History of Immigration and Settlement
Belgians are divided into three linguistic groups: Flemings, who speak Dutch; Walloons, who speak French; and German-speaking, Belgians. There are no known German-speaking Belgian South Australians.
The first known Belgians arrived in South Australia after the Second World War as Displaced Persons (DPs) from refugee camps in Europe. Many were Belgian wives of men from other European countries. Belgians were employed in textile and manufacturing industries and as labourers under two-year government contracts. In 1947 there were 22 Belgian South Australians.
Significant numbers of Belgian immigrants came to South Australia in the 1960s. The Belgian and Australian governments signed an immigration agreement in 1960, the same year that the Belgian Congo was granted independence as Zaire. Many Belgians returned to Europe from Africa before immigrating to Australia. Australia’s climate attracted Belgian immigrants.

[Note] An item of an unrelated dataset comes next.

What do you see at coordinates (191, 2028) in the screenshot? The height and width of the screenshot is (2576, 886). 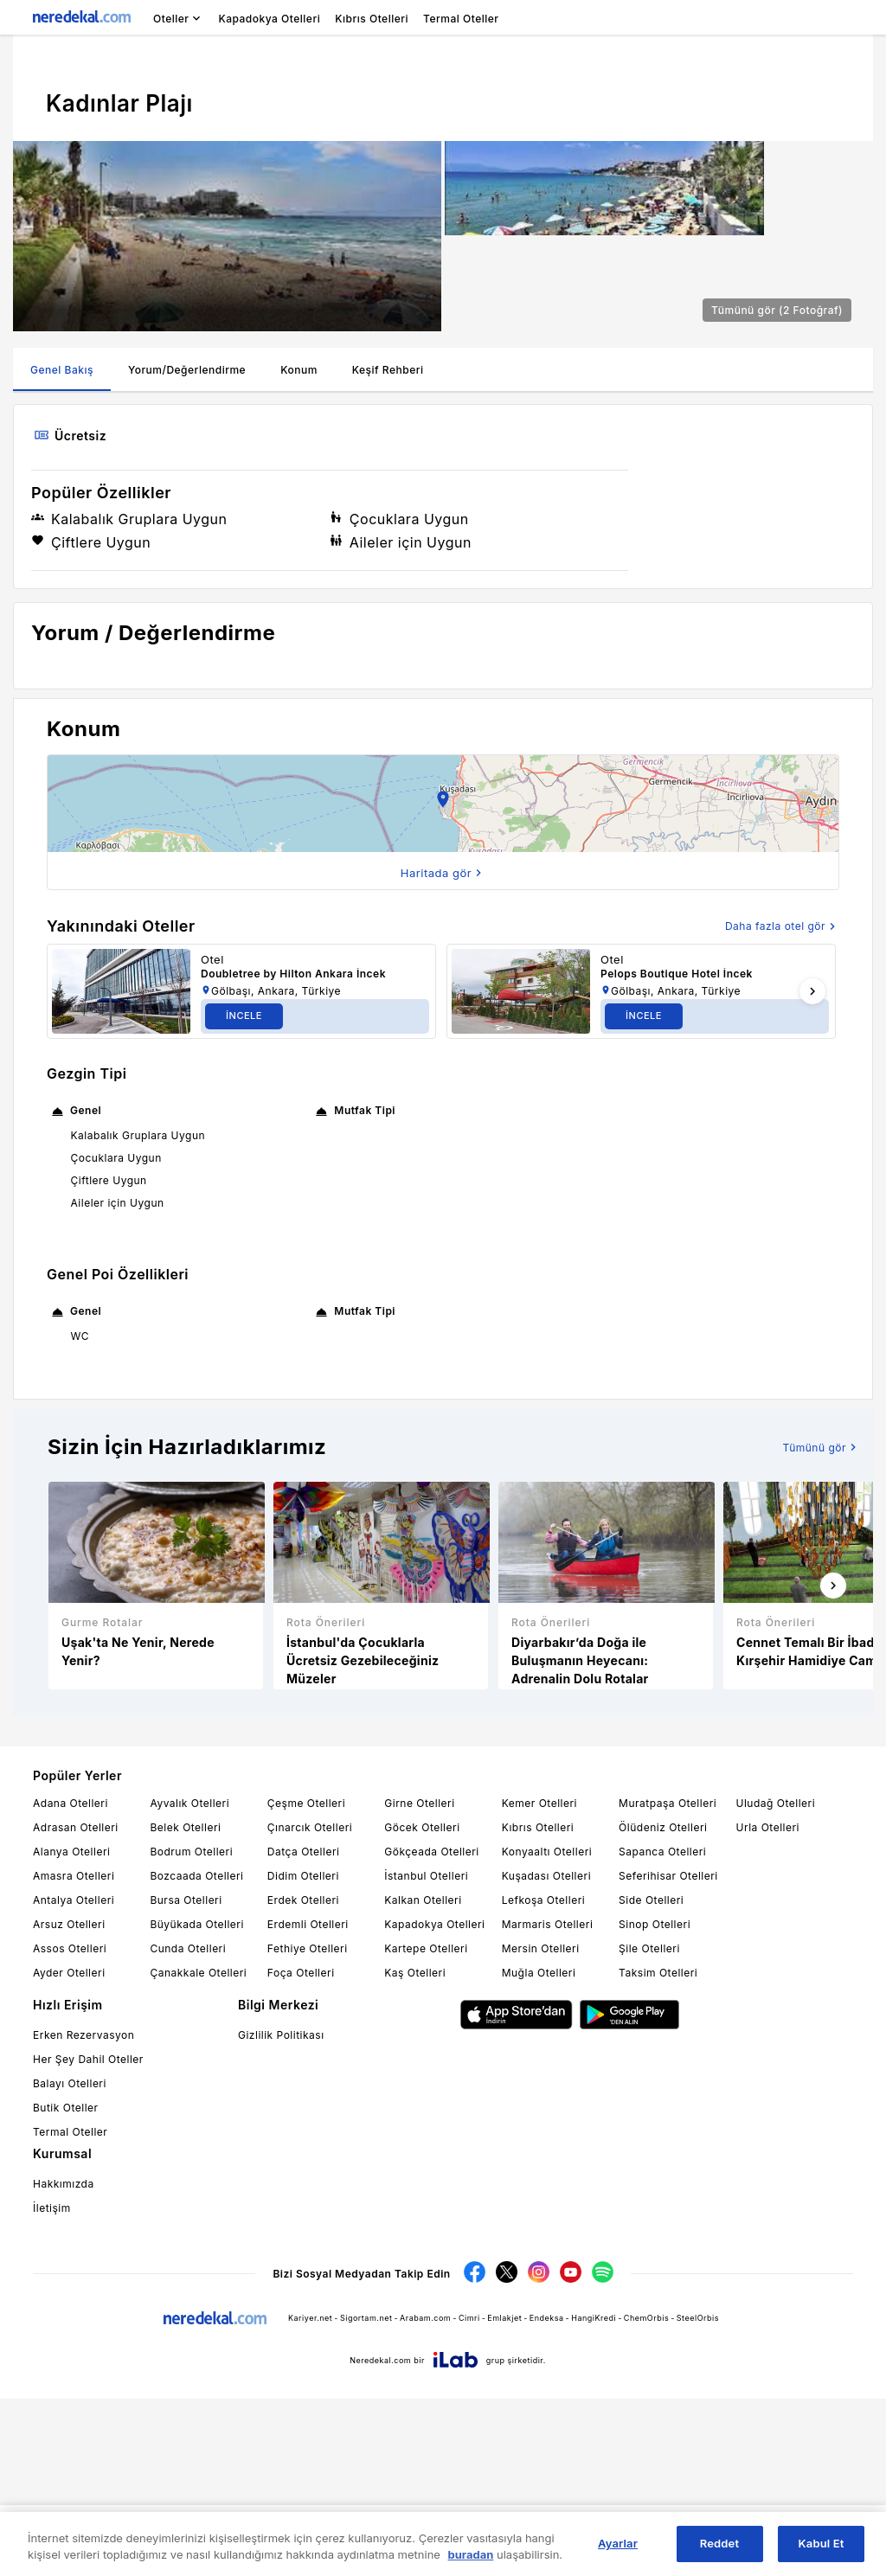 I see `Bodrum Otelleri` at bounding box center [191, 2028].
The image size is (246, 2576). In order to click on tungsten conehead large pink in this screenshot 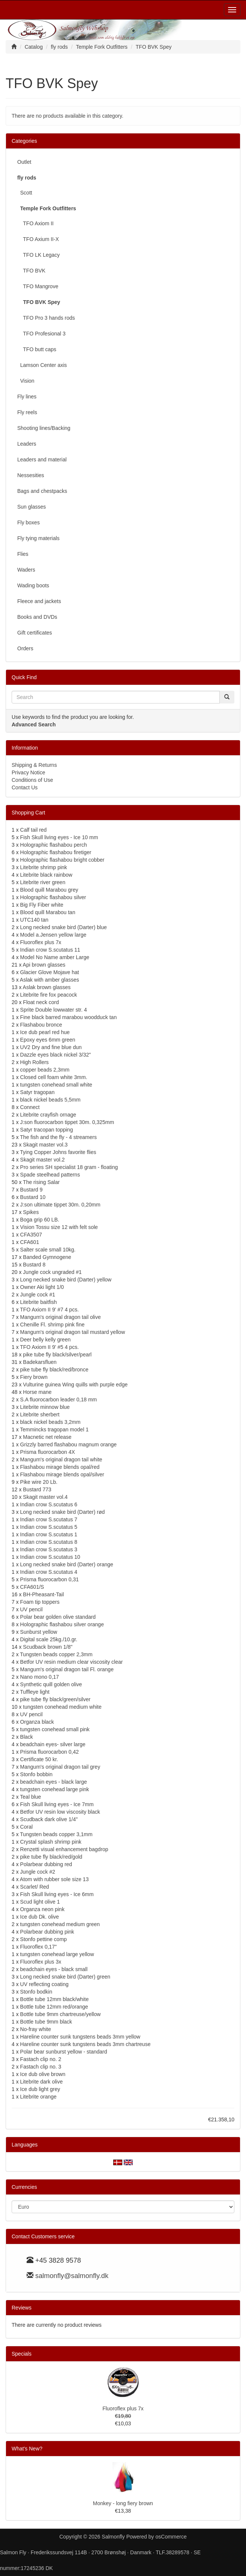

Belgian South Australians are employed in a wide range of occupations. They have mainly settled throughout the metropolitan area.
The Belgian Radio Association of South Australia was established by Rene Steffen and Karl Roggemans in 1980. The association was founded with the aim of providing a distinct focus for Belgian South Australian cultural life. Before its formation Fleming South Australians were generally involved in Dutch South Australian cultural life, while Walloons tended to participate in French South Australian cultural life.
The Belgian Radio Association of South Australia began broadcasting on 5EBI-FM in September 1982. It promoted the maintenance of the French and Flemish languages and cultures in South Australia. The association broadcasted programs about Belgian Australians and current affairs in Belgium in two of the country’s languages. From 1986 Daniel Planquart presented the French segment of the program. In the same year Huguette Newland began broadcasting the Flemish segment, assisted by Rita Slovinec.
The Belgian Radio Association of South Australia broadcasted live. It aired special shows in English for days of cultural significance. It also published an annual January newsletter which was mailed to around 100 Belgian South Australian families. The newsletter contained a list of the association’s functions for the year. Activities included masquerade balls; Easter picnics; a dinner dance for Belgian National Day, which commemorated the 21 July, 1831, accession of Leopold I to the Belgian throne; bingo nights; an annual general meeting; a summer picnic; and a Christmas party on December 6, the Feast Day of Saint Nicholas. For further information see Appendix 1, Religious Belief and Practice: Christianity.
The Belgian Radio Association of South Australia ceased broadcasting in 2000 and shutdown completely on the 21 July 2001.
Organisations and Media
- Belgian Radio Association of South Australia
- 5EBI-FM Radio Program
According to the 1986 census there were 452 Belgian South Australians. 458 people stated they were of Belgian descent.
The 1991 census recorded 443 Belgian South Australians. 676 people said that their mothers were born in Belgium, and 589 that their fathers were.
From the national census in 1996 South Australia had 424 Belgians by birth, this represents 9% of all Belgian born Australians.
The 2001 census recorded 407 Belgian-born South Australians.
The 2006 census recorded 401 Belgian-born South Australians, while 657 people said that they were of Belgian descent.
The 2011 census recorded 434 Belgian-born South Australians, while 778 people said that they were of Belgian descent.
The 2016 census recorded 480 Belgian-born South Australians, while 826 people said that they were of Belgian descent.